It is crucial for our well-being to love certain people from a distance. This means that we love them without harboring any ill intentions. Our feelings toward them are always positive, yet by distance, I mean we should maintain a certain level of separation in terms of connection, availability, and access to the realms of our mind, soul, and heart. These are the individuals who create chaos due to their unsolvable issues, generated out of an inability to handle them and the fabrication of demons through fear and self-made assumptions.
Failing to do so results in making our lives miserable, especially when emotional imbalance takes control of our minds.
The initial challenge is that we often do not understand our preferences and inherent inclinations. This implies the types of likes and dislikes encoded in our DNA. I believe that our affinity towards something, a place, or a person is predetermined in our genetic makeup. We cannot force its development, regardless of the emotional pressures imposed on us. We cannot dislike what we naturally like, and we cannot like something that goes against our innate code. Here, I will conclude.
This is why we have diverse likes. We are drawn to numerous people, places, and things, which can be of the same or different types. We do not like everything, every place, or every person.
The same holds true for others, as they are born with distinct preferences. Each person will have different tastes and parameters to establish standards of likes and dislikes. Though overlaps may occur at times, creating unions, it is not possible for an absolute 100% match. There will always be 1% differences among two human beings.
Returning to the concept of loving at a distance, we must define and understand the parameters upon which our standards are based. Subsequently, we can identify the likeness of people and things. Let us be numerical and state that if something overlaps with us by any percentage above 50%, it is acceptable. This is how we can maintain personal space and keep people in different spheres around us.
After defining this, we must seek love deliberately. Love does not happen automatically. We often confuse our likeness, with an overlap of more than 50%, with love. However, true love is never automatic. If it were love rather than mere likeness, we would never feel comfortable once it is gone.
Love is always an investment of emotions, time, energy, positive sentiments, and various other factors. We never love something we dislike, but we can love something that aligns with our parameters of maximum likeness. Many people do not empirically define this, leading them to perceive it as an automatic process. However, behind the scenes, everything is numerically calculated. Our lack of awareness does not negate this fact. Likeness and emotional investment are interlinked; we invest and continue to invest until it grows beyond a point of no return.
If detachment occurs, we experience sadness and a broken heart.
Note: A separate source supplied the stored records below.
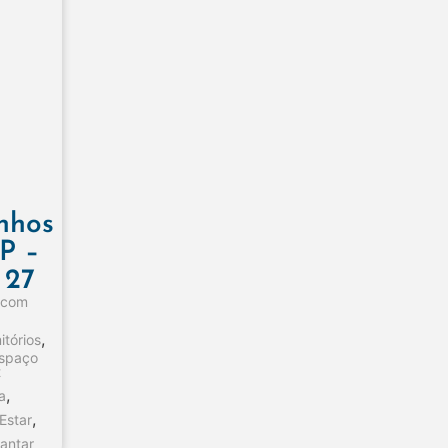
inhos
P –
 27
s com
,
itórios
espaço
t
,
a
,
Estar
jantar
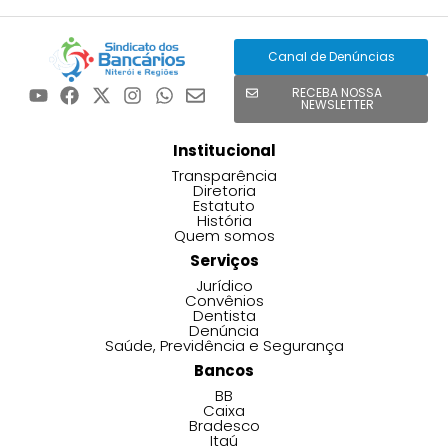
Canal de Denúncias
RECEBA NOSSA
NEWSLETTER
Institucional
Transparência
Diretoria
Estatuto
História
Quem somos
Serviços
Jurídico
Convênios
Dentista
Denúncia
Saúde, Previdência e Segurança
Bancos
BB
Caixa
Bradesco
Itaú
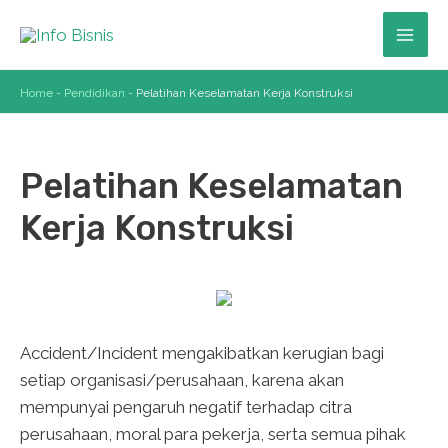
Skip
to
Mai
content
Home
-
Pendidikan
-
Pelatihan Keselamatan Kerja Konstruksi
Men
Pelatihan Keselamatan
Kerja Konstruksi
Accident/Incident mengakibatkan kerugian bagi
setiap organisasi/perusahaan, karena akan
mempunyai pengaruh negatif terhadap citra
perusahaan, moral para pekerja, serta semua pihak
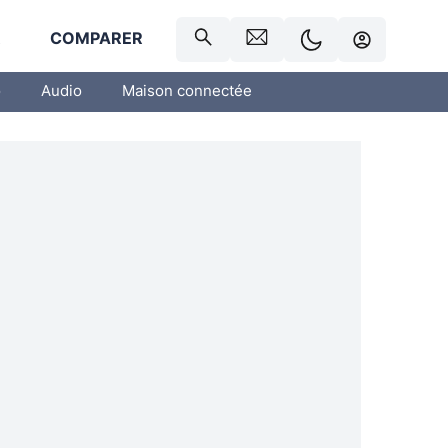
R
COMPARER
o
Audio
Maison connectée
The love-based investment goes to waste, resulting in emotional loss that we regret and feel pain over. The lower the investment, the lower the pain of regret and loss.
I will now connect likeness and a broken heart. Even after our heart breaks, we cannot hate people, things, and places. The intrinsic and innate likeness encoded in our DNA cannot be destroyed, just as the DNA itself cannot be destroyed.
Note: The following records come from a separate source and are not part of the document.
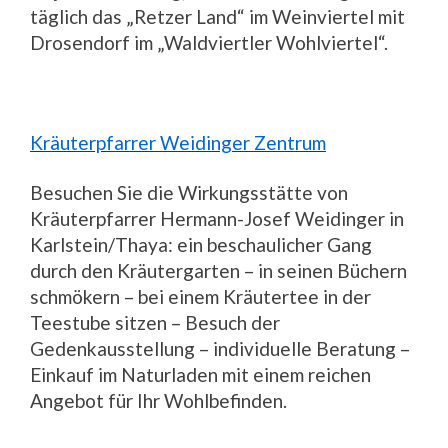
täglich das „Retzer Land“ im Weinviertel mit
Drosendorf im „Waldviertler Wohlviertel“.
Kräuterpfarrer Weidinger Zentrum
Besuchen Sie die Wirkungsstätte von
Kräuterpfarrer Hermann-Josef Weidinger in
Karlstein/Thaya: ein beschaulicher Gang
durch den Kräutergarten – in seinen Büchern
schmökern – bei einem Kräutertee in der
Teestube sitzen – Besuch der
Gedenkausstellung – individuelle Beratung –
Einkauf im Naturladen mit einem reichen
Angebot für Ihr Wohlbefinden.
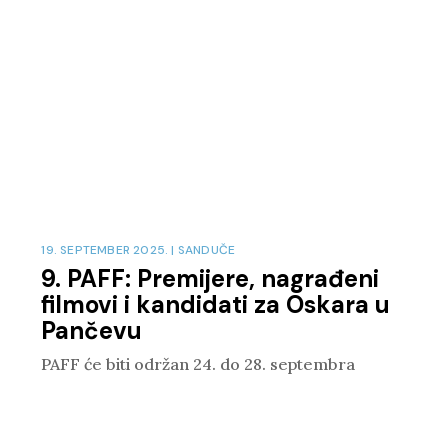
19. SEPTEMBER 2025.
|
SANDUČE
9. PAFF: Premijere, nagrađeni
filmovi i kandidati za Oskara u
Pančevu
PAFF će biti održan 24. do 28. septembra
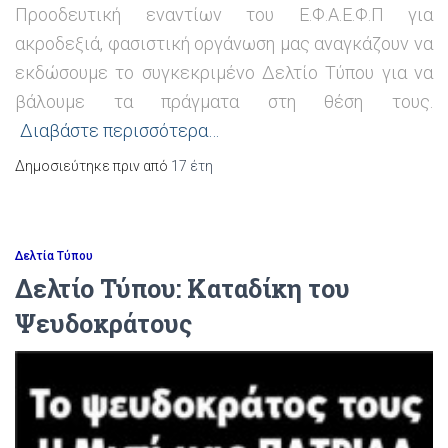
Προοδευτική εναντίων του Ε.Φ.Α.Ε.Φ.Π για
ακροδεξιά, φασιστική οργάνωση μας αναγκάζουν να
εκδώσουμε το συγκεκριμένο Δελτίο Τύπου για να
βάλουμε τα πράγματα στη θέση τους.
Διαβάστε περισσότερα…
Δημοσιεύτηκε πριν από
17 έτη
Δελτία Τύπου
Δελτίο Τύπου: Καταδίκη του
Ψευδοκράτους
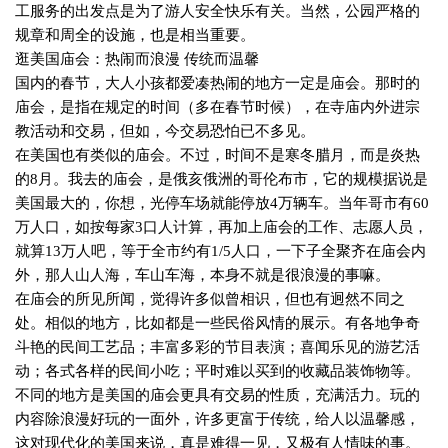
工服务的出发点是为了游人安全快乐有关。当然，公园严格的
规章和周全的设施，也是相当重要。
逛美国庙会：热闹而浪漫 传统而温馨
国内的春节，大人小孩都爱凑热闹的地方一定是庙会。那时的
庙会，是指在规定的时间（多在春节时候），在寺庙内外进宗
教活动和交易，但如，今交易恐怕已不多见。
在美国也有类似的庙会。不过，时间不是寒冬腊月，而是炎热
的
8
月。我去的庙会，是俄亥俄洲的哥伦布市，它的规模据说是
美国最大的，你想，光停车场就能停放
4
万辆车。当年哥市有
60
万人口，如按每家
3
口人计算，再加上庙会的工作、志愿人员，
就算
13
万人吧，等于全市约有
1/5
人口，一下子全聚齐在庙会内
外，那人山人海，车山车海，本身不就是很浪漫的事嘛。
在庙会的所见所闻，觉得许多似曾相识，但也有迥然不同之
处。相似的地方，比如都是一些民俗风情的展示。有各地争奇
斗艳的民间工艺品；丰富多彩的节目表演；喜闻乐见的游艺活
动；各式各样的民间小吃；平时难以买到的收藏品装饰物等。
不同的地方是美国的庙会更具有交易的性质，充满活力。玩的
内容除浪漫好玩的一面外，许多更富于传统，给人以温馨感，
这对现代化的美国来说，真是难得一见，又极有人情味的事。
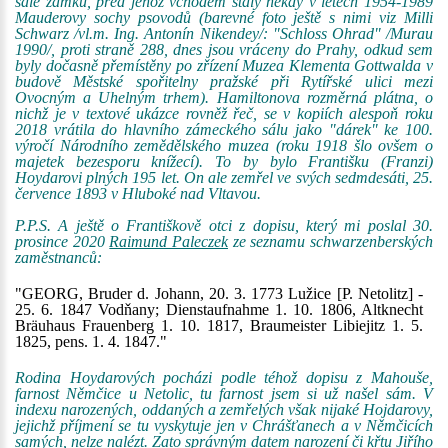
sále zámku, před jehož vchodem stály někdy v letech 1954-1989
Mauderovy sochy psovodů (barevné foto ještě s nimi viz Milli
Schwarz /vl.m. Ing. Antonín Nikendey/: "Schloss Ohrad" /Murau
1990/, proti straně 288, dnes jsou vráceny do Prahy, odkud sem
byly dočasně přemístěny po zřízení Muzea Klementa Gottwalda v
budově Městské spořitelny pražské při Rytířské ulici mezi
Ovocným a Uhelným trhem). Hamiltonova rozměrná plátna, o
nichž je v textové ukázce rovněž řeč, se v kopiích alespoň roku
2018 vrátila do hlavního zámeckého sálu jako "dárek" ke 100.
výročí Národního zemědělského muzea (roku 1918 šlo ovšem o
majetek bezesporu knížecí). To by bylo Františku (Franzi)
Hoydarovi plných 195 let. On ale zemřel ve svých sedmdesáti, 25.
července 1893 v Hluboké nad Vltavou.
P.P.S. A ještě o Františkově otci z dopisu, který mi poslal 30.
prosince 2020
Raimund Paleczek
ze seznamu schwarzenberských
zaměstnanců:
"GEORG, Bruder d. Johann, 20. 3. 1773 Lužice [P. Netolitz] -
25. 6. 1847 Vodňany; Dienstaufnahme 1. 10. 1806, Altknecht
Bräuhaus Frauenberg 1. 10. 1817, Braumeister Libiejitz 1. 5.
1825, pens. 1. 4. 1847."
Rodina Hoydarových pocházi podle téhož dopisu z Mahouše,
farnost Němčice u Netolic, tu farnost jsem si už našel sám. V
indexu narozených, oddaných a zemřelých však nijaké Hojdarovy,
jejichž příjmení se tu vyskytuje jen v Chrášťanech a v Němčicích
samých, nelze nalézt. Zato správným datem narození či křtu Jiřího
Numerically speaking, maintaining personal space becomes essential, and a threshold of 50% likeness serves as a practical guideline. This percentage reflects an acceptable overlap for coexistence without compromising individual well-being. Moreover, the inherent diversity in human preferences ensures that a perfect 100% match is unattainable, leaving room for at least 1% differences between individuals.
In the realm of emotions, the concept of deliberate love underscores the numerical precision involved. Love, being an investment, operates on a calculated basis. Likeness, surpassing the 50% threshold, often leads to confusion between mere affinity and genuine love. The awareness of this numerical aspect highlights the need for conscious efforts in seeking and sustaining love.
The emotional consequences of detachment are also subject to a numerical evaluation. The degree of emotional investment directly correlates with the intensity of sadness and heartbreak. Lower investments result in proportionally reduced pain of regret and loss. This numerical perspective sheds light on the intricacies of human emotions and relationships, emphasizing the quantitative aspects often overlooked in matters of the heart.